On Wed, Sep 22, 2021 at 6:28 PM Martin KaFai Lau <kafai@fb.com> wrote:
>
> On Wed, Sep 22, 2021 at 04:07:52PM -0700, Andrii Nakryiko wrote:
> > > > Please see my RFC ([0]). I don't think there is much to coordinate. It
> > > > could be purely BPF-side code, or BPF + user-space initialization
> > > > code, depending on the need. It's a simple and beautiful algorithm,
> > > > which BPF is powerful enough to implement customly and easily.
> > > >
> > > >   [0] https://lore.kernel.org/bpf/20210922203224.912809-1-andrii@kernel.org/T/#t
> > > In practice, the bloom filter will be populated only once by the userspace.
> > >
> > > The future update will be done by map-in-map to replace the whole bloom filter.
> > > May be with more max_entries with more nr_hashes.  May be fewer
> > > max_entries with fewer nr_hashes.
> > >
> > > Currently, the continuous running bpf prog using this bloom filter does
> > > not need to worry about any change in the newer bloom filter
> > > configure/setup.
> > >
> > > I wonder how that may look like in the custom bpf bloom filter in the
> > > bench prog for the map-in-map usage.
> >
> > You'd have to use BPF_MAP_TYPE_ARRAY for the map-in-map use case.
> Right, another map is needed.  When the user space generates
> a new bloom filter as inner map, it is likely that it has different
> number of entries, so the map size is different.
>
> The old and new inner array map need to at least have the same value_size,
> so an one element array with different value_size will not work.
>
> The inner array map with BPF_F_INNER_MAP can have different max_entries
> but then there is no inline code lookup generation.  It may not be too
> bad to call it multiple times to lookup a value considering the
> array_map_lookup_elem will still be directly called without retpoline.

All true, of course, due to generic BPF limitations. In practice, I'd
decide what's the maximum size of the bloom filter I'd need and use
that as an inner map definition. If I understand correctly, there is
going to be only one "active" Bloom filter map and it's generally not
that big (few megabytes covers tons of "max_entries"), so I'd just
work with maximum expected size.

If I absolutely needed variable-sized filters, I'd consider doing a
multi-element array as you suggested, but I'd expect lower
performance, as you mentioned.

> The next part is how to learn those "const volatile __u32 bloom_*;"
> values of the new inner map.  I think the max_entires can be obtained
> by map_ptr->max_entries.   Other vars (e.g. hash_cnt and seed) can
> be used as non-const global, allow the update, and a brief moment of
> inconsistence may be fine.

For single-element array with fixed value_size I'd put those in first 8 bytes:

struct my_bloom {
    __u32 msk;
    __u32 seed;
    __u64 data[];
}

For multi-element BPF_MAP_TYPE_ARRAY I'd put a mask and seed into elem[0].

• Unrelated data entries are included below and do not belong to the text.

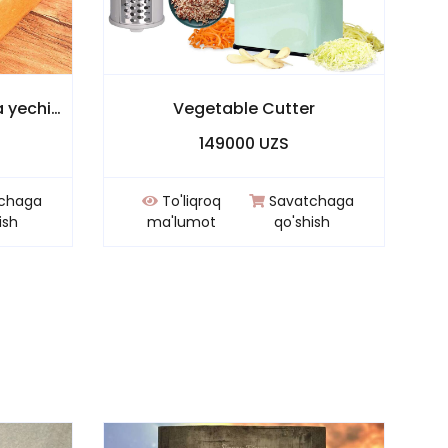
Islomda oila "Muammo va yechimlar"
Vegetable Cutter
149000 UZS
chaga
To'liqroq
Savatchaga
ish
ma'lumot
qo'shish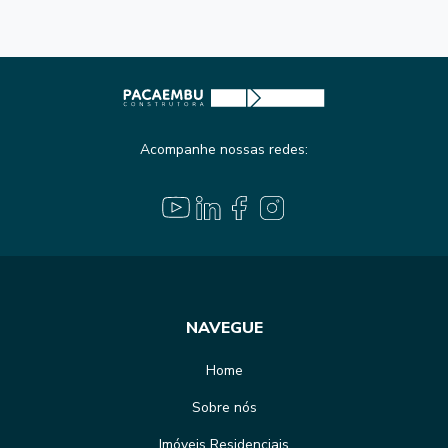
Acompanhe nossas redes:
NAVEGUE
Home
Sobre nós
Imóveis Residenciais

I'd expect that hash_cnt would be just hard-coded, because as I
mentioned before, it determines the probability of false positive,
which is what end-users probably care about the most and set upfront,
at least they should be coming at this from the perspective "1% of
false positives is acceptable" rather than "hmm... 3 hash functions is
probably acceptable", no? But if not, first two elements would be
taken.

>
> It all sounds doable but all these small need-to-pay-attention
> things add up.

Of course, there is always a tension between "make it simple and
provide a dedicated BPF helper/BPF map" and "let users implement it on
their own". I'm saying I'm not convinced that it has to be the former
in this case. Bloom filter is just a glorified bit set, once you have
a hashing helper. I don't think we've added BPF_MAP_TYPE_BITSET yet,
though it probably would be pretty useful in some cases, just like the
Bloom filter. Similarly, we don't have BPF_MAP_TYPE_HASHSET in
addition to BPF_MAP_TYPE_HASHMAP. I've seen many cases where HASHMAP
is used as HASHSET, yet we didn't have a dedicated map for that
either. I'm just curious where we draw the line between what should be
added to the kernel for BPF, if there are reasonable ways to avoid
that.